◆ **PROBLEM STATEMENT**:
Write back every entry exactly as it reads, with the pictures left behind.

◆ **SOURCE MATERIAL**:
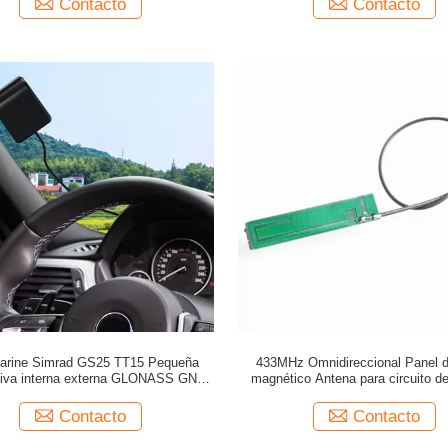
Contacto
Contacto
arine Simrad GS25 TT15 Pequeña
433MHz Omnidireccional Panel d
ctiva interna externa GLONASS GNSS
magnético Antena para circuito d
Antena GPS
inalámbrico
Contacto
Contacto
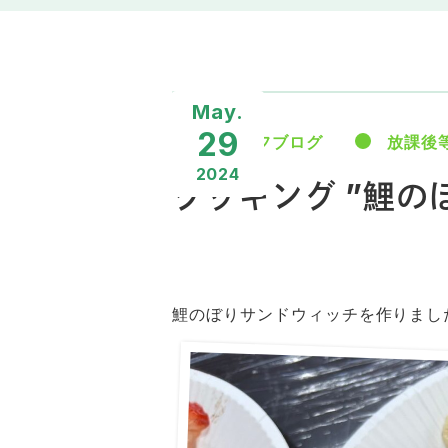
May.
29
スタッフブログ
放課後
2024
クッキング ”鯉の
鯉のぼりサンドウィッチを作りまし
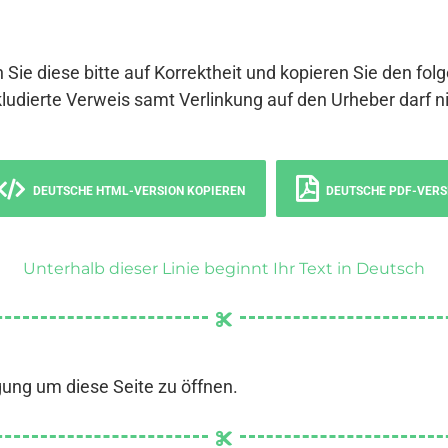
 Sie diese bitte auf Korrektheit und kopieren Sie den fol
ludierte Verweis samt Verlinkung auf den Urheber darf ni
DEUTSCHE HTML-VERSION KOPIEREN
DEUTSCHE PDF-VERS
Unterhalb dieser Linie beginnt Ihr Text in Deutsch
gung um diese Seite zu öffnen.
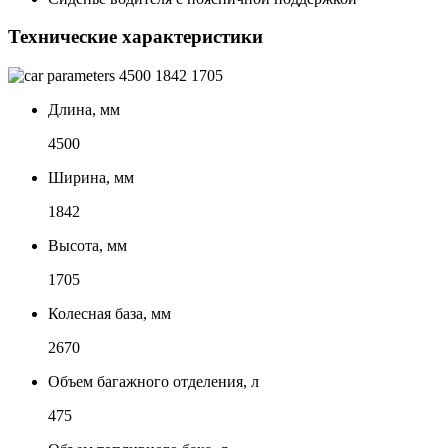
Технические характеристики
4500
1842
1705
Длина, мм
4500
Ширина, мм
1842
Высота, мм
1705
Колесная база, мм
2670
Объем багажного отделения, л
475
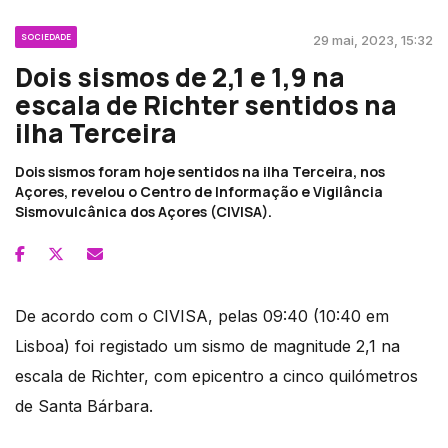
SOCIEDADE
29 mai, 2023, 15:32
Dois sismos de 2,1 e 1,9 na
escala de Richter sentidos na
ilha Terceira
Dois sismos foram hoje sentidos na ilha Terceira, nos
Açores, revelou o Centro de Informação e Vigilância
Sismovulcânica dos Açores (CIVISA).
De acordo com o CIVISA, pelas 09:40 (10:40 em
Lisboa) foi registado um sismo de magnitude 2,1 na
escala de Richter, com epicentro a cinco quilómetros
de Santa Bárbara.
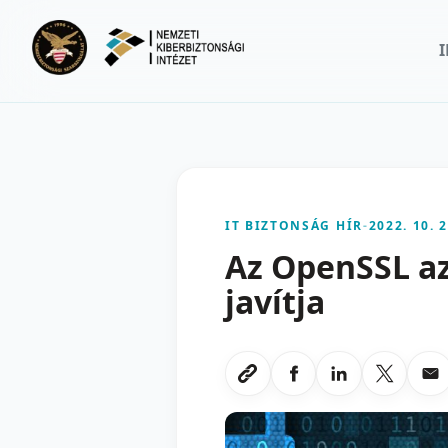
Ugrás a fő tartalomra
IT BIZTONSÁG HÍR
-
2022. 10. 2
Az OpenSSL az
javítja
Megosztas Faceboo
Megosztas Li
Megoszt
Me
Link masolasa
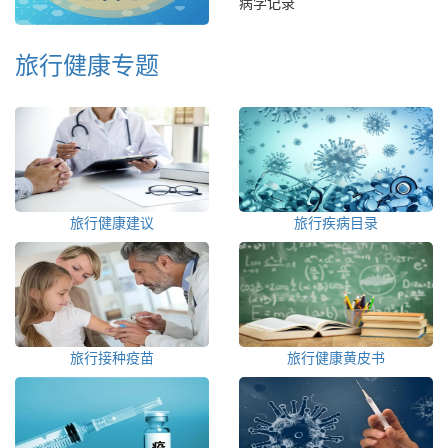
病学记录
旅行健康专题
旅行健康建议
旅行疾病目录
旅行接种疫苗
旅行健康黄皮书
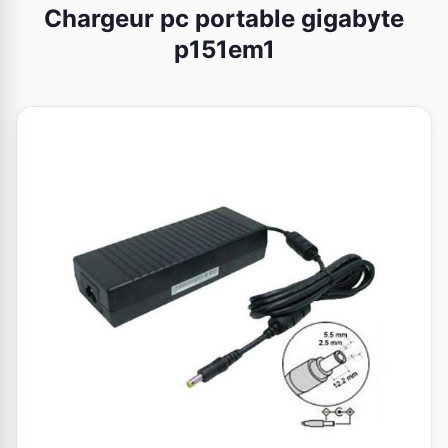
Chargeur pc portable gigabyte
p151em1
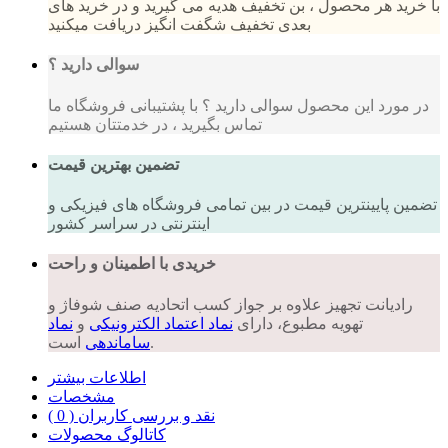
با خرید هر محصول ، بن تخفیف هدیه می گیرید و در خرید های
بعدی تخفیف شگفت انگیز دریافت میکنید
سوالی دارید ؟
در مورد این محصول سوالی دارید ؟ با پشتیبانی فروشگاه ما
تماس بگیرید ، در خدمتتان هستیم
تضمین بهترین قیمت
تضمین پایینترین قیمت در بین تمامی فروشگاه های فیزیکی و
اینترنتی در سراسر کشور
خریدی با اطمینان و راحت
رادیانت تجهیز علاوه بر جواز کسب اتحادیه صنف شوفاژ و
تهویه مطبوع، دارای
نماد اعتماد الکترونیکی
و
نماد
است.
ساماندهی
اطلاعات بیشتر
مشخصات
نقد و بررسی کاربران ( 0 )
کاتالوگ محصولات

◆ **RESPONSE TO THE EXERCISE**:
Contacto
Contacto
arine Simrad GS25 TT15 Pequeña
433MHz Omnidireccional Panel d
ctiva interna externa GLONASS GNSS
magnético Antena para circuito d
Antena GPS
inalámbrico
Contacto
Contacto
May.
29
スタッフブログ
放課後
2024
クッキング ”鯉の
鯉のぼりサンドウィッチを作りまし
 Sie diese bitte auf Korrektheit und kopieren Sie den fol
ludierte Verweis samt Verlinkung auf den Urheber darf ni
DEUTSCHE HTML-VERSION KOPIEREN
DEUTSCHE PDF-VERS
Unterhalb dieser Linie beginnt Ihr Text in Deutsch
gung um diese Seite zu öffnen.
Технические характеристики
4500
1842
1705
Длина, мм
4500
Ширина, мм
1842
Высота, мм
1705
Колесная база, мм
2670
Объем багажного отделения, л
475
SOCIEDADE
29 mai, 2023, 15:32
Dois sismos de 2,1 e 1,9 na
escala de Richter sentidos na
ilha Terceira
Dois sismos foram hoje sentidos na ilha Terceira, nos
Açores, revelou o Centro de Informação e Vigilância
Sismovulcânica dos Açores (CIVISA).
De acordo com o CIVISA, pelas 09:40 (10:40 em
Lisboa) foi registado um sismo de magnitude 2,1 na
escala de Richter, com epicentro a cinco quilómetros
de Santa Bárbara.
Ugrás a fő tartalomra
IT BIZTONSÁG HÍR
-
2022. 10. 2
Az OpenSSL az
javítja
Megosztas Faceboo
Megosztas Li
Megoszt
Me
Link masolasa
病学记录
旅行健康专题
旅行健康建议
旅行疾病目录
旅行接种疫苗
旅行健康黄皮书
Chargeur pc portable gigabyte
p151em1
با خرید هر محصول ، بن تخفیف هدیه می گیرید و در خرید های
بعدی تخفیف شگفت انگیز دریافت میکنید
سوالی دارید ؟
در مورد این محصول سوالی دارید ؟ با پشتیبانی فروشگاه ما
تماس بگیرید ، در خدمتتان هستیم
تضمین بهترین قیمت
تضمین پایینترین قیمت در بین تمامی فروشگاه های فیزیکی و
اینترنتی در سراسر کشور
خریدی با اطمینان و راحت
رادیانت تجهیز علاوه بر جواز کسب اتحادیه صنف شوفاژ و
تهویه مطبوع، دارای
نماد اعتماد الکترونیکی
و
نماد
است.
ساماندهی
اطلاعات بیشتر
مشخصات
نقد و بررسی کاربران ( 0 )
کاتالوگ محصولات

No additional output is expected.